Probably the biggest reason folks use real training programs (Starting Strength, Madcow, Texas, 5/3/1, etc) are because they attempt to thread the needle on lifting as much as possible while never exceeding your recovery (basically).

If you're on a structured program you'll know if you haven't recovered: you simply won't be able to lift the weights as prescribed. If you can, congratulations, you're stronger.

Also, soreness is a terribly inaccurate measure of workout effectiveness.

  • You were right that I wouldn't be able to lift my one rep max with the same or more weight, but I wasn't sure if pushing myself even harder would increase my strength in the long run. I want to keep my muscle tone, strength stable at all times. It's difficult to determine what suits me because gains come slow, maybe because I have been working out for more than 4 years. After reading your answer I came to a conclusion that I need more recovery time. Thanks again for such an informative answer, recovery time seems just as important as regular workout.
    – Erasus
    Oct 24, 2014 at 13:24
  • @Erasus I'd really recommend you try one of the intermediate programs like "Texas method" or "Madcow 5x5". I think you'll find anyone who's followed these has had fairly incredible results.
    – Eric
    Oct 29, 2014 at 1:54

First of all we should know what you workout looks like. The muscle recovery time depends on your genetics, your experience and your training program. Of course, a beginner will take some more time to recover from a workout. Also, If you are able to recover from a workout in 12 hours, for sure you haven't trained with the correct intensity. This doesn't mean that you have to feel muscle soreness, but you have to feel them tired.

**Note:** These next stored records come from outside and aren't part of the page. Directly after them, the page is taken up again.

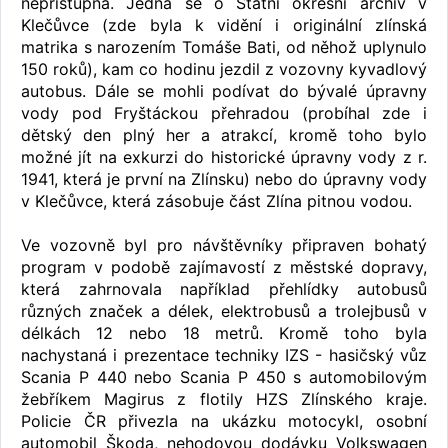
nepřístupná. Jedná se o Státní okresní archiv v
Klečůvce (zde byla k vidění i originální zlínská
matrika s narozením Tomáše Bati, od něhož uplynulo
150 roků), kam co hodinu jezdil z vozovny kyvadlový
autobus. Dále se mohli podívat do bývalé úpravny
vody pod Fryštáckou přehradou (probíhal zde i
dětský den plný her a atrakcí, kromě toho bylo
možné jít na exkurzi do historické úpravny vody z r.
1941, která je první na Zlínsku) nebo do úpravny vody
v Klečůvce, která zásobuje část Zlína pitnou vodou.
Ve vozovně byl pro návštěvníky připraven bohatý
program v podobě zajímavostí z městské dopravy,
která zahrnovala například přehlídky autobusů
různých značek a délek, elektrobusů a trolejbusů v
délkách 12 nebo 18 metrů. Kromě toho byla
nachystaná i prezentace techniky IZS - hasičský vůz
Scania P 440 nebo Scania P 450 s automobilovým
žebříkem Magirus z flotily HZS Zlínského kraje.
Policie ČR přivezla na ukázku motocykl, osobní
automobil Škoda, nehodovou dodávku Volkswagen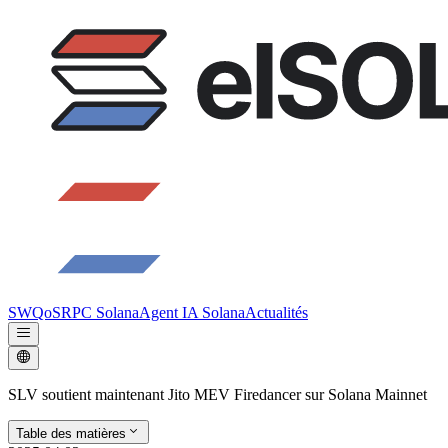
SWQoS
RPC Solana
Agent IA Solana
Actualités
SLV soutient maintenant Jito MEV Firedancer sur Solana Mainnet
Table des matières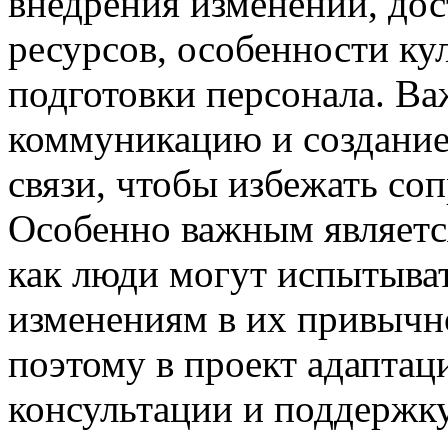
внедрения изменений, до
ресурсов, особенности ку
подготовки персонала. В
коммуникацию и создание
связи, чтобы избежать со
Особенно важным является
как люди могут испытыват
изменениям в их привычн
поэтому в проект адаптац
консультации и поддержку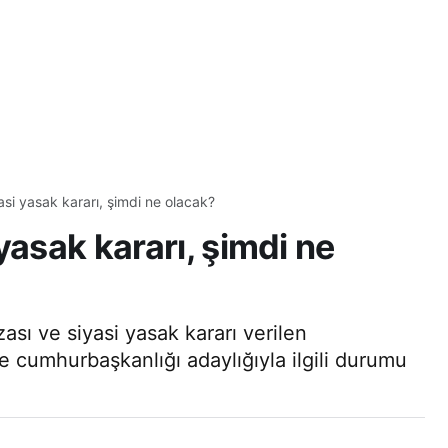
asi yasak kararı, şimdi ne olacak?
yasak kararı, şimdi ne
ası ve siyasi yasak kararı verilen
 cumhurbaşkanlığı adaylığıyla ilgili durumu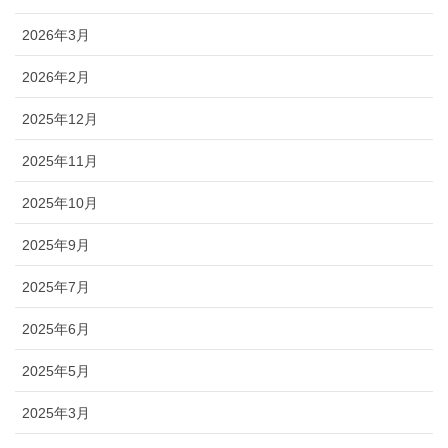
2026年3月
2026年2月
2025年12月
2025年11月
2025年10月
2025年9月
2025年7月
2025年6月
2025年5月
2025年3月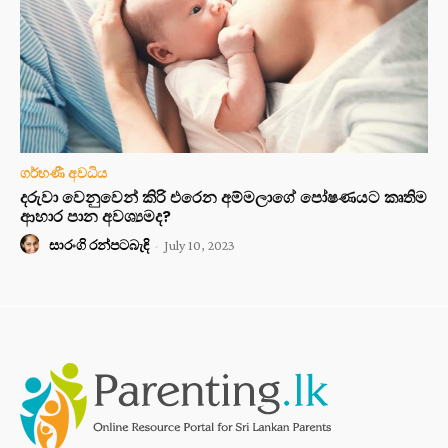
ගර්භණී අවධිය
දරුවා වෙනුවෙන් කිරි එරෙන අම්මලාගේ පෝෂණයට කෘතිම
ආහාර පාන අවශ්‍යමද?
සාරංගි රන්පටබැඳි
-
July 10, 2023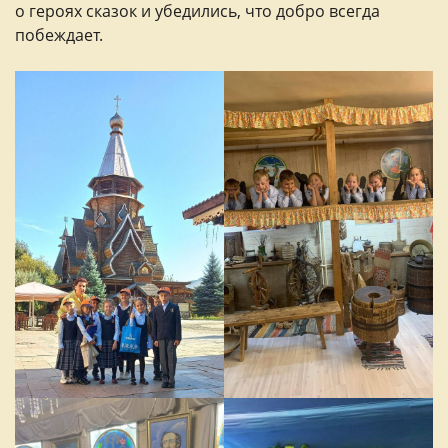
о героях сказок и убедились, что добро всегда
побеждает.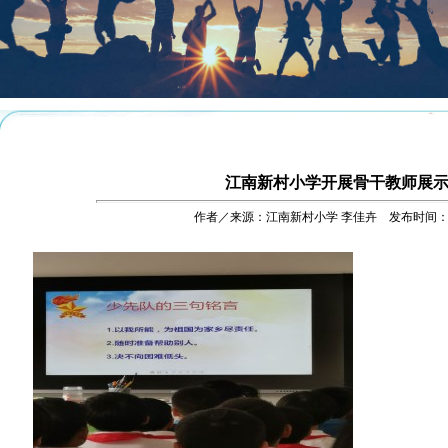
江南新村小学开展骨干教师展
作者／来源：江南新村小学 李佳卉 发布时间：201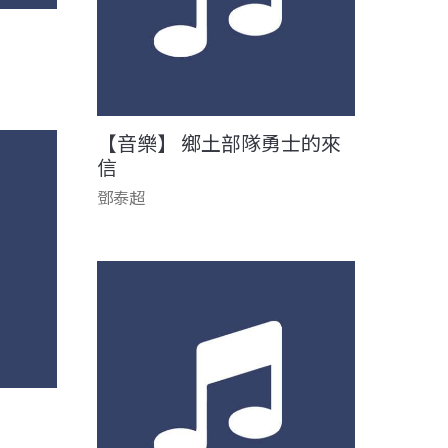
【音樂】 鄉土部隊勇士的來
信
鄧泰超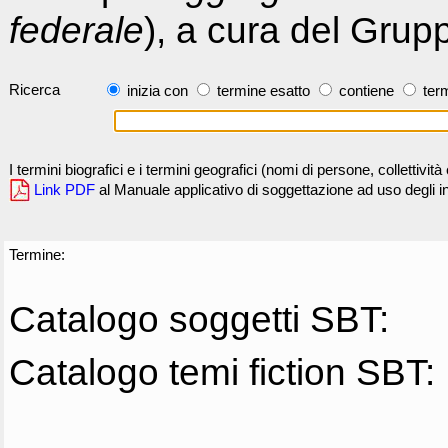
federale
), a cura del Grup
Ricerca
inizia con
termine esatto
contiene
term
I termini biografici e i termini geografici (nomi di persone, collettivi
Link PDF
al Manuale applicativo di soggettazione ad uso degli ind
Termine:
Catalogo soggetti SBT:
Catalogo temi fiction SBT: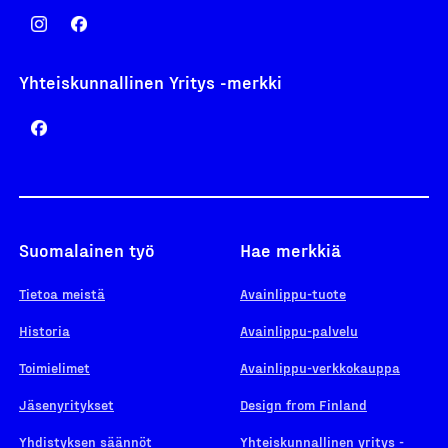
Yhteiskunnallinen Yritys -merkki
Suomalainen työ
Hae merkkiä
Tietoa meistä
Avainlippu-tuote
Historia
Avainlippu-palvelu
Toimielimet
Avainlippu-verkkokauppa
Jäsenyritykset
Design from Finland
Yhdistyksen säännöt
Yhteiskunnallinen yritys -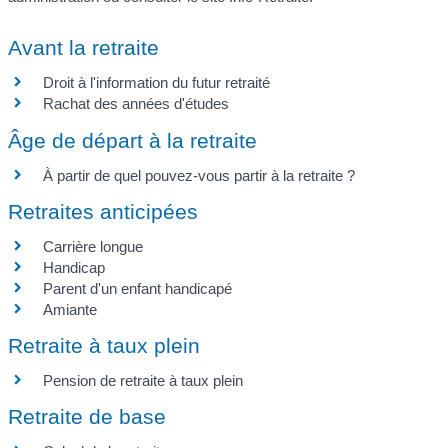
Avant la retraite
Droit à l'information du futur retraité
Rachat des années d'études
Âge de départ à la retraite
À partir de quel pouvez-vous partir à la retraite ?
Retraites anticipées
Carrière longue
Handicap
Parent d'un enfant handicapé
Amiante
Retraite à taux plein
Pension de retraite à taux plein
Retraite de base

To have an aproximation of how much time does a muscle need to recover from workout, you first need to indetify your workout type, this is, you train at low reps for strengh, at middle reps for hipertrophy, or at high reps for resistance.

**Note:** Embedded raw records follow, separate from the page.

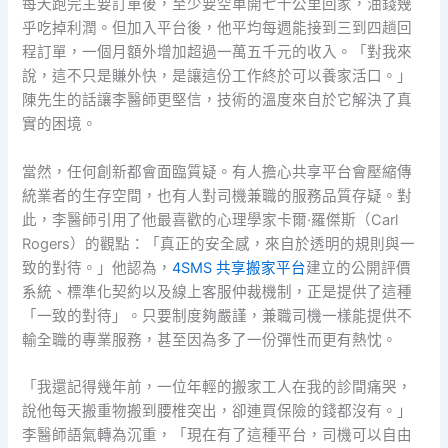
每天跑完主要訂單後，至少要空車開七十公里回家，油錢幾
乎吃掉利潤。但加入平台後，他平均每週能接到三到四趟回
程訂單，一個月額外增加超過一萬五千元的收入。「對我來
說，這不只是賺外快，是讓這份工作終於可以養家活口。」
陳先生的話讓李醫師更堅信，技術的溫度來自於它解決了真
實的困境。
當然，任何創新都會面臨質疑。有人擔心共享平台會壓縮傳
統業者的生存空間，也有人對司機兼職的服務品質存疑。對
此，李醫師引用了他最喜歡的心理學家卡爾·羅傑斯（Carl
Rogers）的觀點：「真正的安全感，來自於透明的規則與一
致的對待。」他認為，
4SMS 共享搬家平台
建立的公開評價
系統、標準化契約以及線上客服仲裁機制，正是提供了這種
「一致的對待」。只要制度夠嚴謹，兼職司機一樣能提供不
輸全職的專業服務，甚至因為多了一份彈性而更有熱忱。
「我還記得幾年前，一位年輕的搬家工人在我的診間痛哭，
說他每天搬重物搬到腰椎突出，卻連買保險的錢都沒有。」
李醫師語氣轉為沉重，「現在有了這種平台，司機可以自由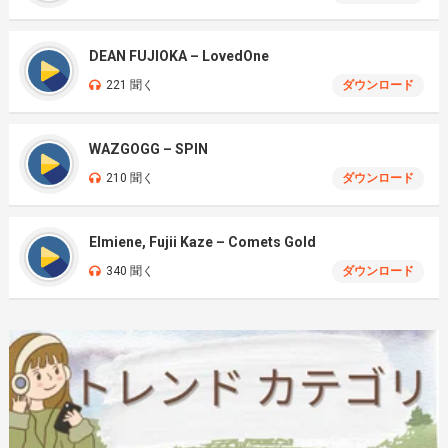
DEAN FUJIOKA – LovedOne
221 聞く
ダウンロード
WAZGOGG – SPIN
210 聞く
ダウンロード
Elmiene, Fujii Kaze – Comets Gold
340 聞く
ダウンロード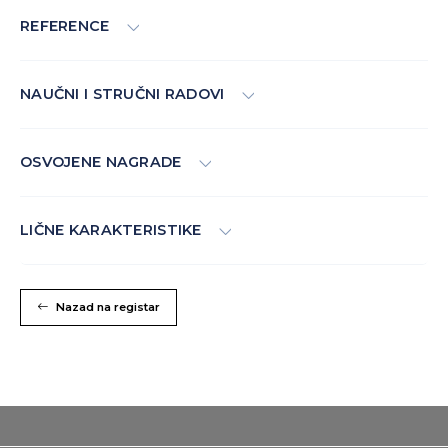
REFERENCE
NAUČNI I STRUČNI RADOVI
OSVOJENE NAGRADE
LIČNE KARAKTERISTIKE
Nazad na registar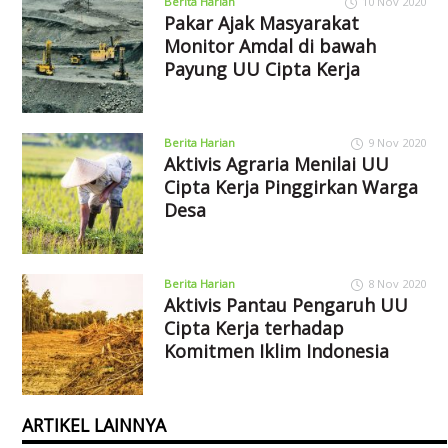
Berita Harian
10 Nov 2020
Pakar Ajak Masyarakat
Monitor Amdal di bawah
Payung UU Cipta Kerja
Berita Harian
9 Nov 2020
Aktivis Agraria Menilai UU
Cipta Kerja Pinggirkan Warga
Desa
Berita Harian
8 Nov 2020
Aktivis Pantau Pengaruh UU
Cipta Kerja terhadap
Komitmen Iklim Indonesia
ARTIKEL LAINNYA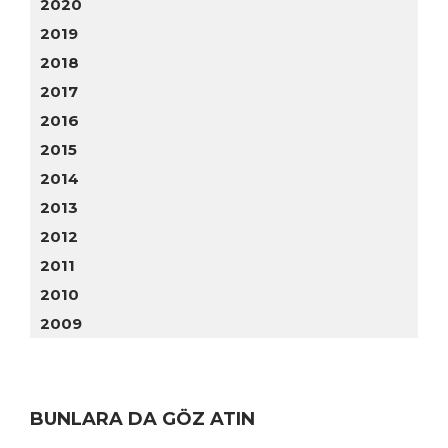
2020
2019
2018
2017
2016
2015
2014
2013
2012
2011
2010
2009
BUNLARA DA GÖZ ATIN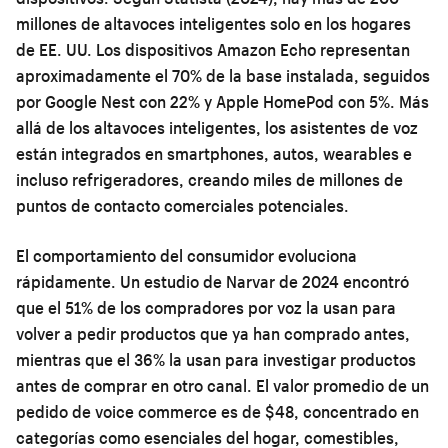
millones de altavoces inteligentes solo en los hogares
de EE. UU. Los dispositivos Amazon Echo representan
aproximadamente el 70% de la base instalada, seguidos
por Google Nest con 22% y Apple HomePod con 5%. Más
allá de los altavoces inteligentes, los asistentes de voz
están integrados en smartphones, autos, wearables e
incluso refrigeradores, creando miles de millones de
puntos de contacto comerciales potenciales.
El comportamiento del consumidor evoluciona
rápidamente. Un estudio de Narvar de 2024 encontró
que el 51% de los compradores por voz la usan para
volver a pedir productos que ya han comprado antes,
mientras que el 36% la usan para investigar productos
antes de comprar en otro canal. El valor promedio de un
pedido de voice commerce es de $48, concentrado en
categorías como esenciales del hogar, comestibles,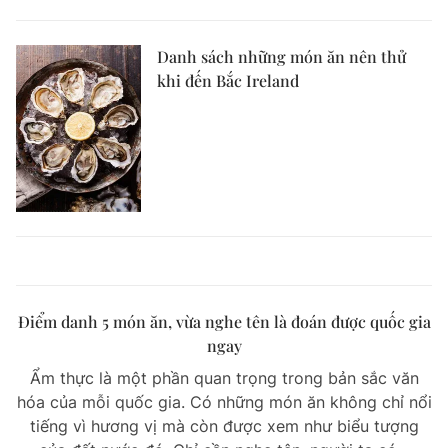
Danh sách những món ăn nên thử
khi đến Bắc Ireland
Điểm danh 5 món ăn, vừa nghe tên là đoán được quốc gia
ngay
Ẩm thực là một phần quan trọng trong bản sắc văn
hóa của mỗi quốc gia. Có những món ăn không chỉ nổi
tiếng vì hương vị mà còn được xem như biểu tượng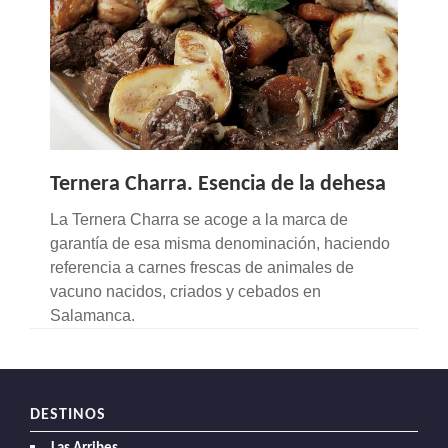
Ternera Charra. Esencia de la dehesa
La Ternera Charra se acoge a la marca de
garantía de esa misma denominación, haciendo
referencia a carnes frescas de animales de
vacuno nacidos, criados y cebados en
Salamanca.
DESTINOS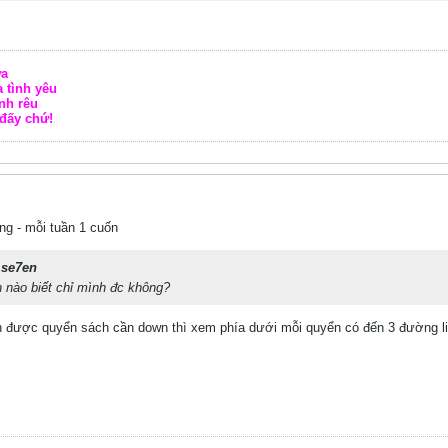
ữa
 tình yêu
nh rêu
đấy chứ!
ng - mỗi tuần 1 cuốn
.se7en
n nào biết chỉ mình đc không?
 được quyển sách cần down thì xem phía dưới mỗi quyển có đến 3 đường link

The usual workout program for strengh are full-body like programs, or programs where you train with basic exercises multiple muscles in a session. Here you could train each muscle 2-3 times a week, as the training volume for each muscle is low. The resting time for each muscle between session should be about 3-4 days, because in this type of workout you involve a lot the nervous system and it takes time to recover.


Is the most common workout type, also known as the bodybuilder wourkout. Here you specialize more in each muscle, traning one or two muscles each day. In consecuence the training volumen for each muscle is higher than for strengh. This way you should only train each muscle one a week, maximum twice a week. As you involve less the nervous system than in a strengh routine, the recovery days for each muscle are less, so you should let each muscle rest for 2-3 days between sessions.

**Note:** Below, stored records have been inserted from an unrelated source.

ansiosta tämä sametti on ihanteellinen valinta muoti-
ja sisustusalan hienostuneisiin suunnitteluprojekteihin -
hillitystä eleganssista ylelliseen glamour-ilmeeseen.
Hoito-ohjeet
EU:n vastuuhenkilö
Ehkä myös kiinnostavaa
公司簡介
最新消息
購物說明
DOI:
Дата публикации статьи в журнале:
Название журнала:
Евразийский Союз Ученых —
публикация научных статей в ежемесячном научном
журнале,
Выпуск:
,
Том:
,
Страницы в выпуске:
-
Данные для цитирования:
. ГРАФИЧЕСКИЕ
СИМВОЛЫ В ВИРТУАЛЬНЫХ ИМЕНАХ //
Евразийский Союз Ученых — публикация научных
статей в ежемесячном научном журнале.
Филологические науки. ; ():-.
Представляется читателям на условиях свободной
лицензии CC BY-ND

So as you see, it basically depends on your workout type and how hard you train.


Be aware you do not need to fully recover from one training to benefit from additional training, especially if it is different in nature. Dual factor training takes this into for advanced lifters (example http://startingstrength.wikia.com/wiki/Programming#What_is_dual_factor_periodization.3F_I_don.27t_understand_this_stuff. ) You may not need to worry about this yet. But be aware you body can adapt into recovering better, too.